Summit County Chipping Program
You can create defensible space with help from the Summit County Chipping Program. If you clear flammable vegetation from around your home and stack it in a slash pile, we'll chip it and haul it away for free. Accepted materials include trees, logs and branches up to 12 inches in diameter (no cottonwoods or willows).
Learn more about the Summit County Chipping Program, including materials and participation guidelines.
Summit County Alert
Local emergency response agencies use Summit County Alert to send emergency notifications by phone, email and text to keep community members informed of events such as wildfires, neighborhood evacuations and floods. SC Alert is also used to communicate non-life-safety information, such as planned road closures, school cancellations, community meetings and utility service interruptions. We strongly encourage all Summit County residents and property owners to subscribe to SC Alert.
Learn more about Summit County Alert, including how to subscribe and update your account settings.
More than 80 percent of wildfires are caused by humans, so each of us plays a role in preventing a wildfire. It's important to understand wildfire prevention strategies related to camping, campfires, driving, outdoor equipment use, smoking, shooting and more. It's also important to be aware of and abide by current fire restrictions.

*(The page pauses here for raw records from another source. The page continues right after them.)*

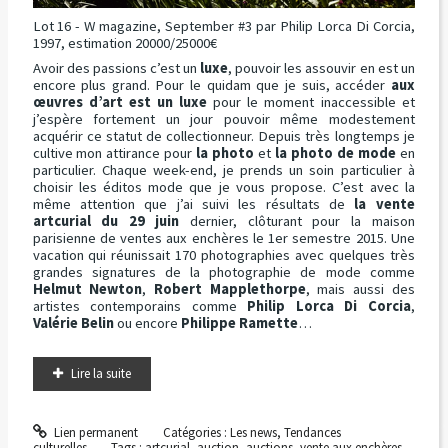
Lot 16 - W magazine, September #3 par Philip Lorca Di Corcia,
1997, estimation 20000/25000€
Avoir des passions c’est un
luxe
, pouvoir les assouvir en est un
encore plus grand. Pour le quidam que je suis, accéder
aux
œuvres d’art est un luxe
pour le moment inaccessible et
j’espère fortement un jour pouvoir même modestement
acquérir ce statut de collectionneur. Depuis très longtemps je
cultive mon attirance pour
la photo
et
la photo de mode
en
particulier. Chaque week-end, je prends un soin particulier à
choisir les éditos mode que je vous propose. C’est avec la
même attention que j’ai suivi les résultats de
la vente
artcurial du 29 juin
dernier, clôturant pour la maison
parisienne de ventes aux enchères le 1er semestre 2015. Une
vacation qui réunissait 170 photographies avec quelques très
grandes signatures de la photographie de mode comme
Helmut Newton
,
Robert Mapplethorpe
, mais aussi des
artistes contemporains comme
Philip Lorca Di Corcia
,
Valérie Belin
ou encore
Philippe Ramette
…
Lire la suite
Lien permanent
Catégories :
Les news
,
Tendances
culturelles
Tags :
artcurial
,
auction
,
auctions
,
vente aux enchères
,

Learn more about wildfire prevention.
Success in Wildfire Mitigation
Summit County is recognized across the West as a leader in community wildfire protection. In 2008, local voters approved a mill levy that funds a variety of wildfire mitigation programs, including the Summit County Chipping Program, Hazardous Fuels Reduction Grant Program and Community Wildfire Protection Grant Program. Collaborative partnerships among multiple agencies have created critical fuel breaks that protect our homes, businesses and infrastructure. In November 2018, voters approved a measure that will fund additional fuel breaks, emergency water supplies and wildfire prevention patrols.
Through the Chipping Program, thousands of Summit County residents and property owners have taken concrete steps to protect their homes from wildfire:
- 11,388 participating households
- 37,433 slash piles chipped
- 25,720 cubic yards of woody material chipped and collected.